I moved to Australia after my Ph.D and quit several more times. Each of these episodes lasted days or weeks, never months. In 2001, I quit for a few months before starting again, as I struggled to cope with the stress of my job hunt. In 2002, during a trip to Tokyo for a conference, an Australian graduate student urged me to throw away my half-full pack of Marlboros. I did, and stayed off cigarettes for a few months. In 2003, I began again. My girlfriend smoked.
In November 2003, we went away for a weekend to Cape May. My father’s 68th birth anniversary fell during that weekend. On that day, the two of us awoke and set out for breakfast. On the way, we stopped at a local bookstore, and I bought a biography of a US Navy pilot. As I did so, my girlfriend asked me if I was paying tribute to my father. I hadn’t thought of it that way, but it was probably true. A few minutes later, we arrived at our diner. In those days, you could still smoke indoors in eating establishments. Our coffees arrived, and we reached for our cigarettes. At that moment, I thought that this day seemed like as good a day as any other to quit smoking. So I did. My girlfriend–who is now my wife–quit for good a few months later.

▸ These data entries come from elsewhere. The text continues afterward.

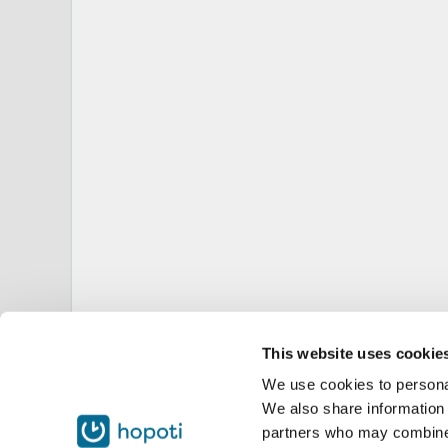
This website uses cookie
We use cookies to personal
We also share information 
partners who may combine i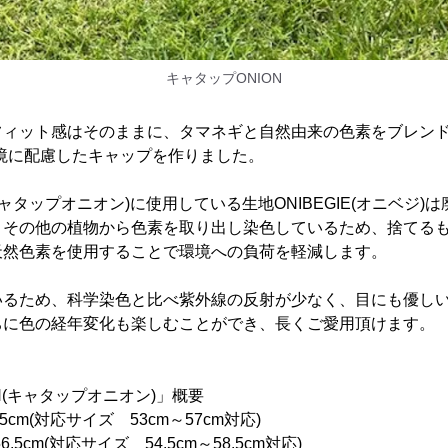
キャタップONION
ィット感はそのままに、タマネギと自然由来の色素をブレンドした
境に配慮したキャップを作りました。
N(キャタップオニオン)に使用している生地ONIBEGIE(オニベジ
とその他の植物から色素を取り出し染色しているため、捨てる
天然色素を使用することで環境への負荷を軽減します。
いるため、科学染色と比べ紫外線の反射が少なく、目にも優し
ちに色の経年変化も楽しむことができ、長くご愛用頂けます。
ION(キャタップオニオン)」概要
5cm(対応サイズ 53cm～57cm対応)
(対応サイズ 54.5cm～58.5cm対応)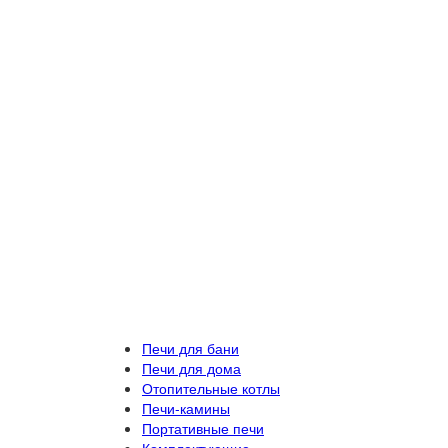
Печи для бани
Печи для дома
Отопительные котлы
Печи-камины
Портативные печи
Комплектующие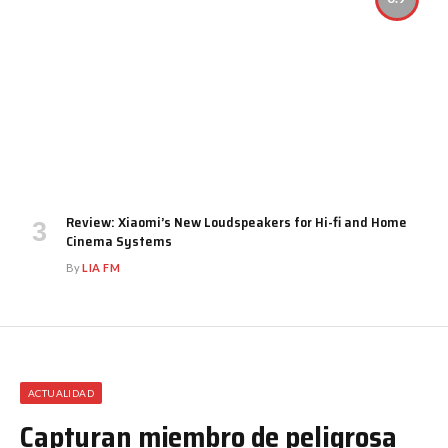
Review: Xiaomi’s New Loudspeakers for Hi-fi and Home
Cinema Systems
By
LIA FM
ACTUALIDAD
Capturan miembro de peligrosa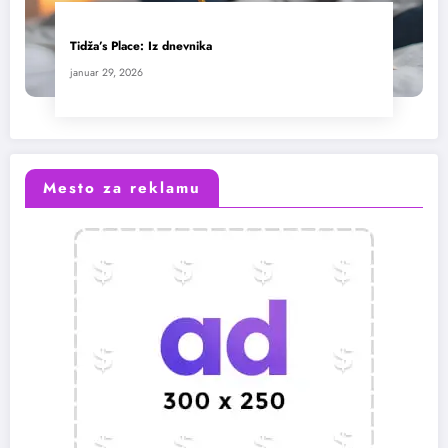
Tidža’s Place: Iz dnevnika
januar 29, 2026
Mesto za reklamu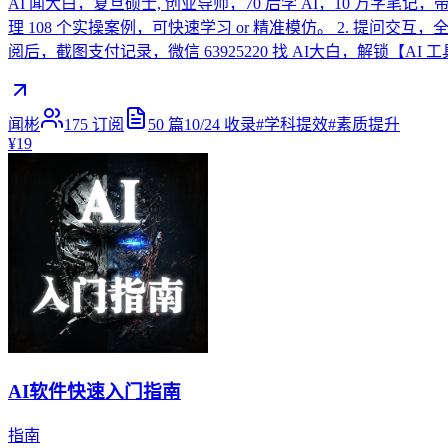
AI 闻大白，复旦硕士, 创业导师，70 后学 AI，10 万字笔
理 108 个实操案例，可快速学习 or 精准模仿。 2. 提问交互，
阅后，截图支付记录，微信 63925220 找 AI大白，解锁【AI 
闻彬
175
订阅
50
篇
10/24
收录
#
学科提效
#
素质提升
¥19
AI软件快速入门指南
指南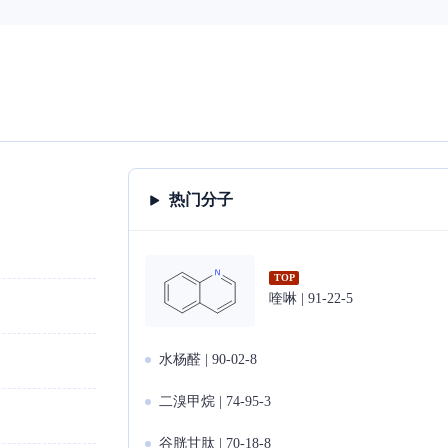
热门分子
TOP
喹啉 | 91-22-5
水杨醛 | 90-02-8
二溴甲烷 | 74-95-3
谷胱甘肽 | 70-18-8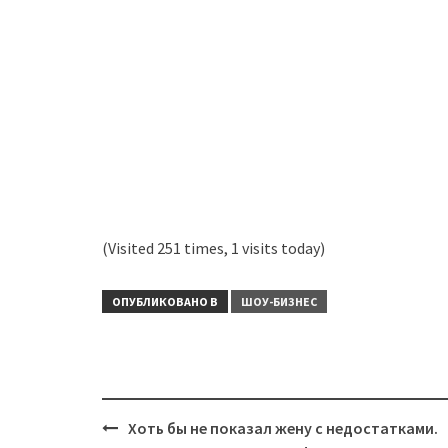
(Visited 251 times, 1 visits today)
ОПУБЛИКОВАНО В
ШОУ-БИЗНЕС
Навигация
Хоть бы не показал жену с недостатками.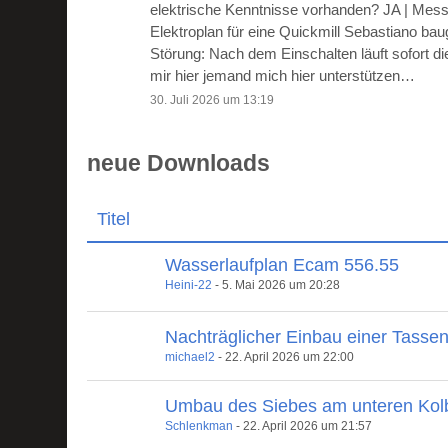
elektrische Kenntnisse vorhanden? JA | Mes
Elektroplan für eine Quickmill Sebastiano ba
Störung: Nach dem Einschalten läuft sofort 
mir hier jemand mich hier unterstützen…
30. Juli 2026 um 13:19
neue Downloads
Titel
Wasserlaufplan Ecam 556.55
Heini-22
-
5. Mai 2026 um 20:28
Nachträglicher Einbau einer Tasse
michael2
-
22. April 2026 um 22:00
Umbau des Siebes am unteren Kol
Schlenkman
-
22. April 2026 um 21:57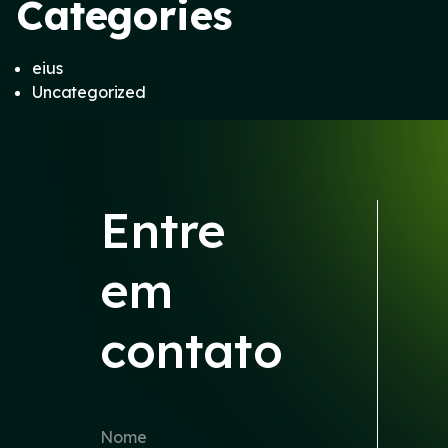
Categories
eius
Uncategorized
Entre
em
contato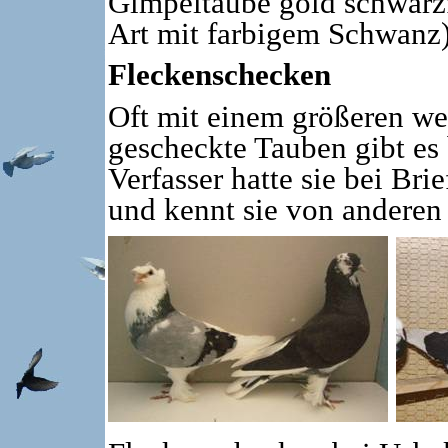
Gimpeltaube gold schwarz
Art mit farbigem Schwanz
Fleckenschecken
Oft mit einem größeren we
gescheckte Tauben gibt es
Verfasser hatte sie bei B
und kennt sie von anderen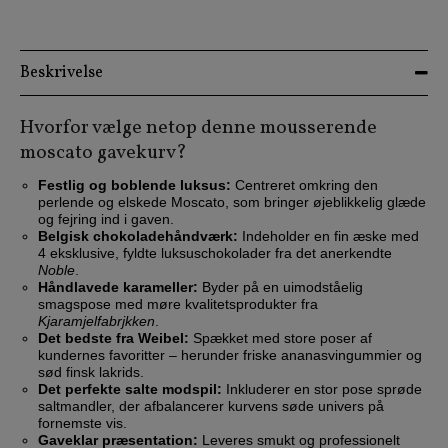
Beskrivelse
Hvorfor vælge netop denne mousserende
moscato gavekurv?
Festlig og boblende luksus:
Centreret omkring den
perlende og elskede Moscato, som bringer øjeblikkelig glæde
og fejring ind i gaven.
Belgisk chokoladehåndværk:
Indeholder en fin æske med
4 eksklusive, fyldte luksuschokolader fra det anerkendte
Noble
.
Håndlavede karameller:
Byder på en uimodståelig
smagspose med møre kvalitetsprodukter fra
Kjaramjelfabrjkken
.
Det bedste fra Weibel:
Spækket med store poser af
kundernes favoritter – herunder friske ananasvingummier og
sød finsk lakrids.
Det perfekte salte modspil:
Inkluderer en stor pose sprøde
saltmandler, der afbalancerer kurvens søde univers på
fornemste vis.
Gaveklar præsentation:
Leveres smukt og professionelt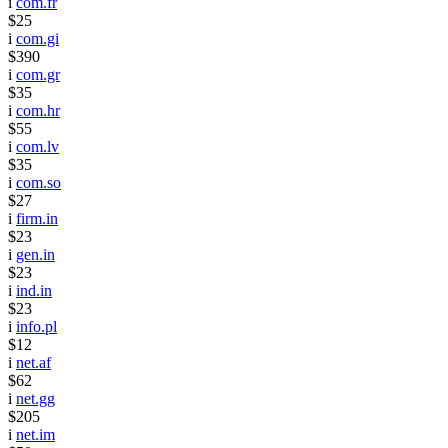
i
com.fr
$25
i
com.gi
$390
i
com.gr
$35
i
com.hr
$55
i
com.lv
$35
i
com.so
$27
i
firm.in
$23
i
gen.in
$23
i
ind.in
$23
i
info.pl
$12
i
net.af
$62
i
net.gg
$205
i
net.im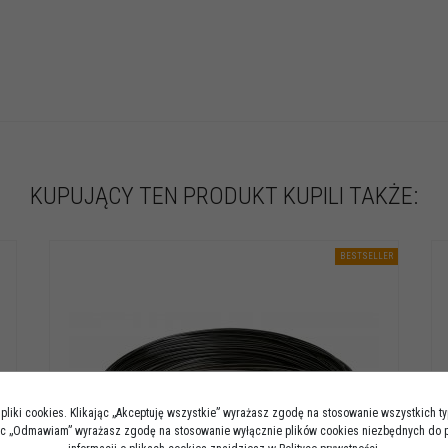
KUPUJĄCY TEN PRODUKT KUPILI TAKŻE:
BESTSELLER
pliki cookies. Klikając „Akceptuję wszystkie” wyrażasz zgodę na stosowanie wszystkich t
jąc „Odmawiam” wyrażasz zgodę na stosowanie wyłącznie plików cookies niezbędnych do p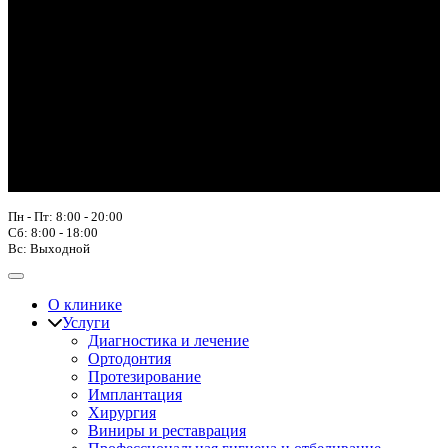
Пн - Пт: 8:00 - 20:00
Сб: 8:00 - 18:00
Вс: Выходной
О клинике
Услуги
Диагностика и лечение
Ортодонтия
Протезирование
Имплантация
Хирургия
Виниры и реставрация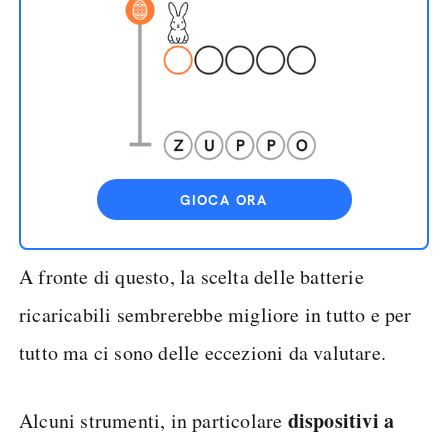
GIOCA ORA
A fronte di questo, la scelta delle batterie
ricaricabili sembrerebbe migliore in tutto e per
tutto ma ci sono delle eccezioni da valutare.
dispositivi a
Alcuni strumenti, in particolare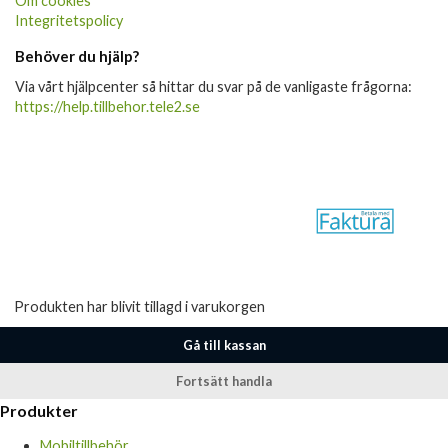
Om cookies
Integritetspolicy
Behöver du hjälp?
Via vårt hjälpcenter så hittar du svar på de vanligaste frågorna:
https://help.tillbehor.tele2.se
Produkten har blivit tillagd i varukorgen
Gå till kassan
Fortsätt handla
Produkter
Mobiltillbehör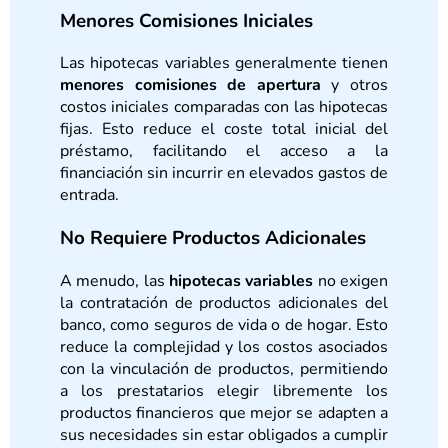
Menores Comisiones Iniciales
Las hipotecas variables generalmente tienen
menores comisiones de apertura
y otros
costos iniciales comparadas con las hipotecas
fijas. Esto reduce el coste total inicial del
préstamo, facilitando el acceso a la
financiación sin incurrir en elevados gastos de
entrada.
No Requiere Productos Adicionales
A menudo, las
hipotecas variables
no exigen
la contratación de productos adicionales del
banco, como seguros de vida o de hogar. Esto
reduce la complejidad y los costos asociados
con la vinculación de productos, permitiendo
a los prestatarios elegir libremente los
productos financieros que mejor se adapten a
sus necesidades sin estar obligados a cumplir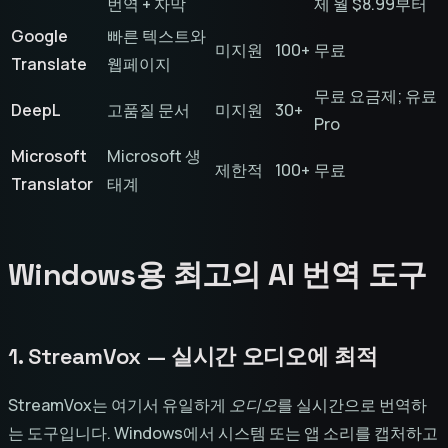
번역 + 자막
제 월 $8.99부터
Google
빠른 텍스트와
미지원
100+
무료
Translate
웹페이지
무료 요금제; 유료
DeepL
고품질 문서
미지원
30+
Pro
Microsoft
Microsoft 생
제한적
100+
무료
Translator
태계
Windows용 최고의 AI 번역 도구
1. StreamVox — 실시간 오디오에 최적
StreamVox는 여기서 유일하게
오디오
를 실시간으로 번역하
는 도구입니다. Windows에서 시스템 또는 앱 소리를 캡처하고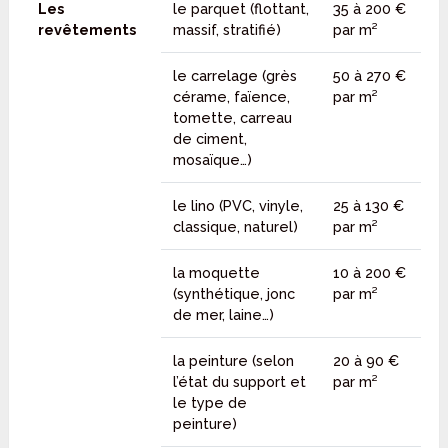
Les
le parquet (flottant,
35 à 200 €
revêtements
massif, stratifié)
par m²
le carrelage (grès
50 à 270 €
cérame, faïence,
par m²
tomette, carreau
de ciment,
mosaïque…)
le lino (PVC, vinyle,
25 à 130 €
classique, naturel)
par m²
la moquette
10 à 200 €
(synthétique, jonc
par m²
de mer, laine…)
la peinture (selon
20 à 90 €
l’état du support et
par m²
le type de
peinture)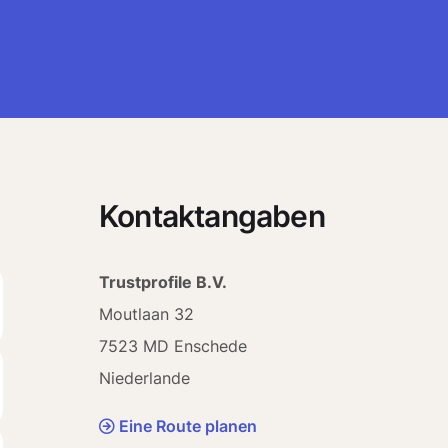
Kontaktangaben
Trustprofile B.V.
Moutlaan 32
7523 MD Enschede
Niederlande
Eine Route planen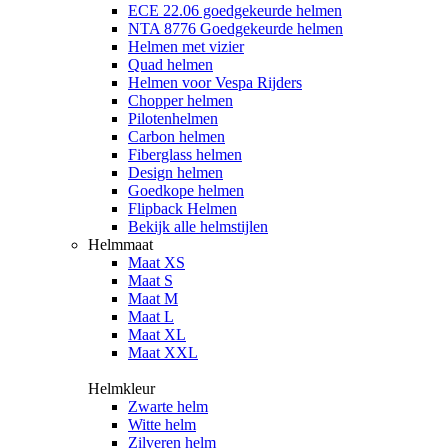
ECE 22.06 goedgekeurde helmen
NTA 8776 Goedgekeurde helmen
Helmen met vizier
Quad helmen
Helmen voor Vespa Rijders
Chopper helmen
Pilotenhelmen
Carbon helmen
Fiberglass helmen
Design helmen
Goedkope helmen
Flipback Helmen
Bekijk alle helmstijlen
Helmmaat
Maat XS
Maat S
Maat M
Maat L
Maat XL
Maat XXL
Helmkleur
Zwarte helm
Witte helm
Zilveren helm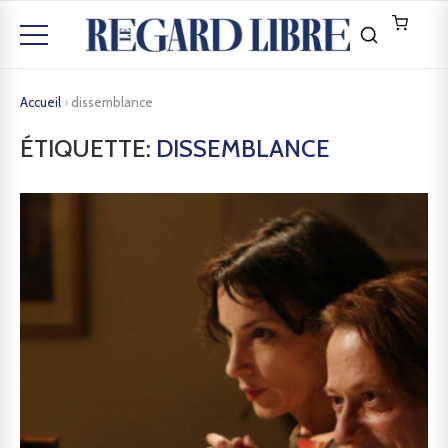
Accueil
›
dissemblance
ÉTIQUETTE:
DISSEMBLANCE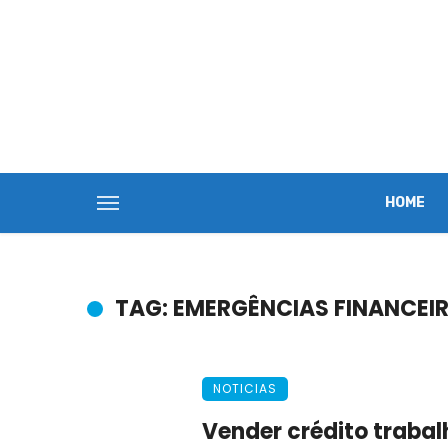
HOME
TAG: EMERGÊNCIAS FINANCEI
NOTICIAS
Vender crédito trabal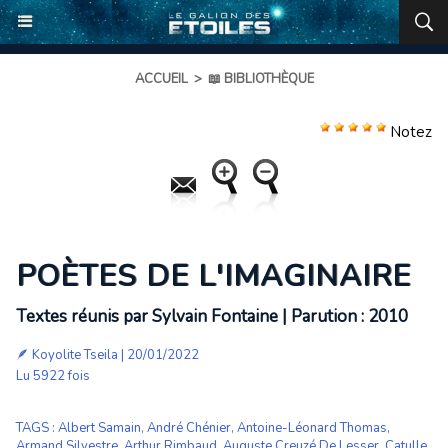
ACCUEIL
>
📖 BIBLIOTHÈQUE
Notez
POÈTES DE L'IMAGINAIRE
Textes réunis par Sylvain Fontaine | Parution : 2010
🪶
Koyolite Tseila
| 20/01/2022
Lu 5922 fois
TAGS
:
Albert Samain
,
André Chénier
,
Antoine-Léonard Thomas
,
Armand Silvestre
,
Arthur Rimbaud
,
Auguste Creuzé De Lesser
,
Catulle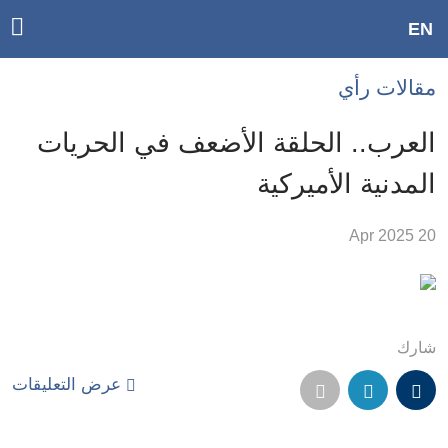
ggle
EN
ain
Accessibilit
مقالات رأي
link
tion
العرب.. الحلقة الأضعف في الحريات
لمحتوى
المدنية الأميركية
لرئيسي
لأقسام
20 Apr 2025
لرئيسية
Ski
t
Searc
شارك
عرض التعليقات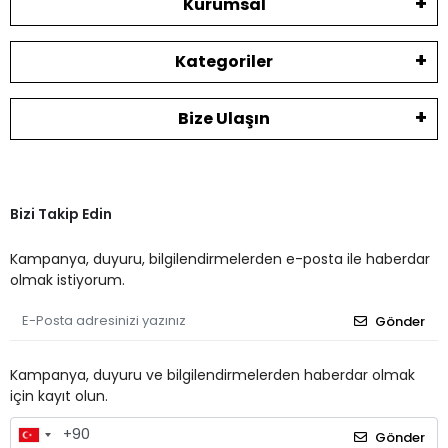
Kurumsal
Kategoriler
Bize Ulaşın
Bizi Takip Edin
Kampanya, duyuru, bilgilendirmelerden e-posta ile haberdar
olmak istiyorum.
Gönder
Kampanya, duyuru ve bilgilendirmelerden haberdar olmak
için kayıt olun.
Gönder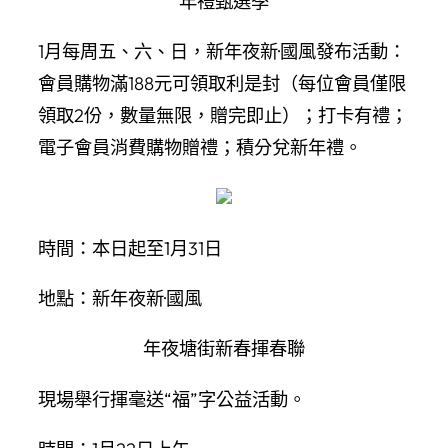
年禮甄選季
1月每周五、六、日，新年夜新·國風發布活動：
會員購物滿188元可領取利是封（每位會員僅限
領取2份，數量無限，贈完即止）；打卡有禮；
電子會員消費購物贈禮；積分兌新年禮。
時間：本日起至1月31日
地點：新年夜新·國風
年夜塘街新春揮春聯
現場舉行揮毫送“福”字公益活動。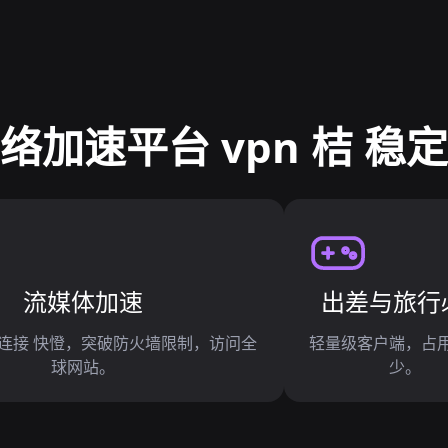
络加速平台 vpn 桔 稳
流媒体加速
出差与旅行
 桔 连接 快憕，突破防火墙限制，访问全
轻量级客户端，占
球网站。
少。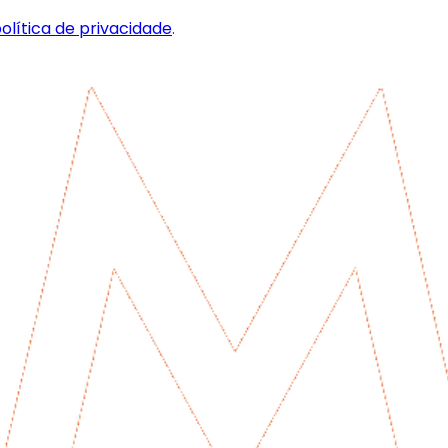
olítica de privacidade
.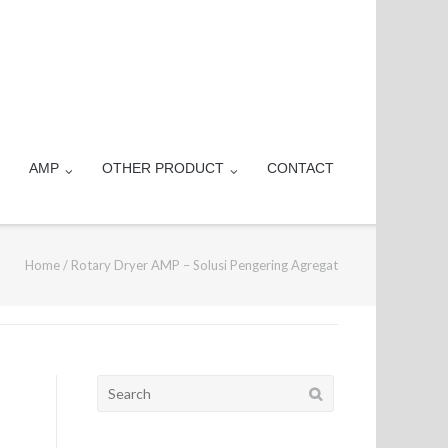
AMP
OTHER PRODUCT
CONTACT
Home
/
Rotary Dryer AMP – Solusi Pengering Agregat
Search
for:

I haven’t smoked cigarettes since. The pattern I noticed in my quitting and restarting was that initially, I fell off the wagon because I was trying to celebrate something; later, I responded adversely to stress. But once I had tried to quit and succeeded for as long as I did, it became clear to me I didn’t want to smoke. So every cigarette from there on became a mark of failure, one I vainly attempted to disguise. It didn’t work and my compulsion to quit, even if almost always unsuccessful, remained strong.
I still fear the damage I did to my body all those years; perhaps I haven’t escaped tobacco’s cancerous embrace. For now, I’ll just hope I’ve managed to dodge the bullet.